3.2. Text Preprocessing

The text preprocessing of text reviews depends on the classification model used each time. For traditional machine learning (ML) and artificial neural network (ANN) models, the preprocessing steps included tokenizing all reviews into individual words, converting all words to lowercase, and removing spaces, numbers, and punctuation to reduce noise and improve computational processing. Additionally, all words were stemmed using the Spacy library in Python to reduce them to their root forms. The sentiment labels (“positive” or “negative”) were converted into numbers using the corresponding function in the Scikit-learn [39] library for easier processing.

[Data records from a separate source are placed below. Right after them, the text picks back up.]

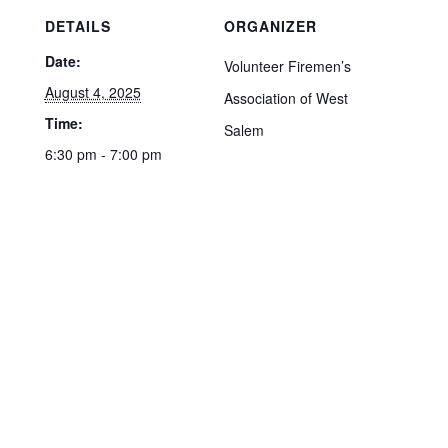
DETAILS
ORGANIZER
Date:
Volunteer Firemen’s
August 4, 2025
Association of West
Time:
Salem
6:30 pm - 7:00 pm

For the BERT-based transfer learning model, the input text data were preprocessed directly using a specific tokenizer, eliminating the need for manual intervention. This step ensures that the raw text data are prepared in a format suitable for processing by the BERT model. In this study, the “bert-base-greek-uncased” version of the BERT tokenizer was used, which converts all words to lowercase, as indicated by the “uncased” label.

Finally, no text preprocessing was required for the GPT models, as they are designed to handle raw text data directly, which simplifies the overall workflow and reduces the need for manual data preparation steps.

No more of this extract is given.